Intestinal histochemistry
Eighteen hours after allergen-challenged or saline treatment mid-jejunal tissues were removed and whole mounted with pins and fixed in paraformaldehyde for 20 min at ~150% of resting tissue length and ~250% of resting tissue diameter. After fixing, the tissues were stripped of their mucosa, and histochemistry was performed on the muscularis [
38]. The intestinal tissues were incubated for 24 h at 4°C with either ED9 or CD18 primary antibody (Cedarlane, Hornby, ON) at a 1:100 dilution) followed by three 5-min washes in PBS. The tissues were then incubated with a labeled secondary antibody (goat anti-mouse coupled to biotin) at 4°C overnight.
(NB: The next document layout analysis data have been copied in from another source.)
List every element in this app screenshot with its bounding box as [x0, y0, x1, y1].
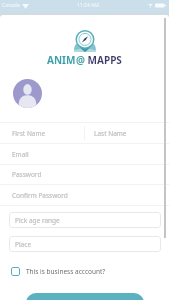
button[interactable]: Pick age range [9, 212, 161, 228]
staticText: @ [76, 53, 85, 67]
button[interactable]: Password [0, 165, 169, 184]
staticText: This is business acccount? [26, 267, 106, 276]
staticText: MAPPS [85, 53, 122, 67]
button[interactable]: SIGN UP [26, 293, 144, 300]
staticText: First Name [12, 129, 46, 138]
staticText: Password [12, 170, 42, 179]
staticText: 11:24 AM [77, 2, 99, 9]
staticText: Place [15, 240, 32, 249]
staticText: ANIM [47, 53, 76, 67]
staticText: Pick age range [15, 216, 60, 225]
button[interactable]: First Name [0, 123, 84, 143]
staticText: Email [12, 150, 29, 159]
button[interactable]: This is business acccount? [11, 265, 106, 277]
staticText: Canada [2, 2, 20, 9]
staticText: Last Name [94, 129, 127, 138]
button[interactable]: Confirm Password [0, 185, 169, 205]
button[interactable]: Place [9, 236, 161, 252]
button[interactable]: Email [0, 144, 169, 164]
staticText: Confirm Password [12, 191, 68, 200]
button[interactable]: Profile photo [13, 79, 42, 108]
button[interactable]: Last Name [84, 123, 169, 143]
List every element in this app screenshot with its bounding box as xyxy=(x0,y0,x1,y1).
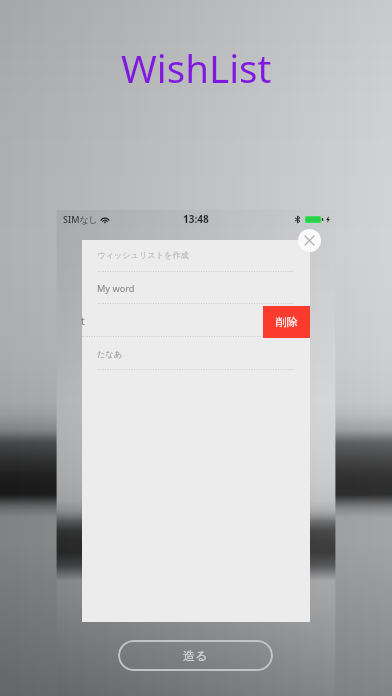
staticText: t xyxy=(81,314,85,328)
staticText: WishList xyxy=(121,42,272,94)
staticText: たなあ xyxy=(97,349,123,359)
button[interactable]: ウィッシュリストを作成 xyxy=(97,250,325,260)
staticText: SIMなし xyxy=(63,213,98,225)
staticText: 削除 xyxy=(276,315,298,329)
button[interactable]: たなあ xyxy=(97,349,325,359)
button[interactable]: 造る xyxy=(118,640,273,671)
staticText: 造る xyxy=(183,648,208,663)
staticText: ウィッシュリストを作成 xyxy=(97,250,189,260)
staticText: My word xyxy=(97,282,135,295)
button[interactable]: 削除 xyxy=(263,306,310,338)
staticText: 13:48 xyxy=(183,212,209,226)
button[interactable]: My word xyxy=(97,282,325,295)
button[interactable]: Close xyxy=(298,229,321,252)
After washing 3 times for 5 min with PBS buffer, avidin coupled horseradish peroxidase was added for 30 min at room temperature. Following further washes diaminobenzadine (DAB – Peroxidase Substrate Kit; Vector Laboratories, Burlingame, CA) was added until desired staining was attained. The intestinal tissues were then dry mounted on chrom alum-coated slides, cover slipped and viewed at ×200 magnification. Counting was performed blind and the number of labeled cells determined in four random fields of each specimen.
Leukocyte preparation and use
Blood was collected by cardiac puncture into a 10 mL syringe from rats anesthetized with halothane. The blood was diluted with approximately 30 mL of PMN buffer (PBS buffer without calcium) in a 50 mL polypropylene centrifuge tube, and spun at 300 g for 15 min at 20°C. After the buffer was carefully decanted from the pellet, the red blood cells were lysed (0.15 M NH4Cl) for 3 min at room temperature. After a second spin at 200 g for 10 min at 20°C, the supernatant was discarded and the pellet washed with PMN buffer and spun again 200 g for 10 min at 20°C. The supernatant was then discarded and the cells resuspended in 1 mL of PMN buffer, and total cell number determined using Trypan Blue exclusion on a hemocytometer. Cell differentials were determined on cell smears stained with May-Grünwald-Giemsa stain. Lymphocytes were 68.7% of the circulating white blood cells, neutrophils accounted for 20.4% and monocytes were 11.0%.
To isolate peritoneal leukocytes 10 mL of 0.9% sterile saline was injected intraperitoneally into halothane anesthetized rats and the abdomen massaged gently. After a clean laparotomy the peritoneal fluid (7 to 10 mL) was recovered and placed into a 50 mL polypropylene tube and diluted to 30 mL with PMN buffer. The cells were then prepared as described for blood leukocytes. Of the peritoneal cells 21.5% were neutrophils and 46.5% were macrophages.
Statistical analysis
Results were expressed as mean ± SEM and n is the number of animals. Statistical significance of differences between means was determined at p < 0.05, using, where appropriate, one-way analysis of variance (ANOVA) with the Student t-test applied for comparison of differences between two means.
Authors' contributions
Turesin F participated in the design of the study, managed the animals and carried out the cell counts and myeloperoxidase measurements. Sadr A performed the vascular permeability experiments. Davison JS participated in study design. Ronald Mathison conceived the study, participated in its coordination and drafted the manuscript. All authors read and approved the manuscript.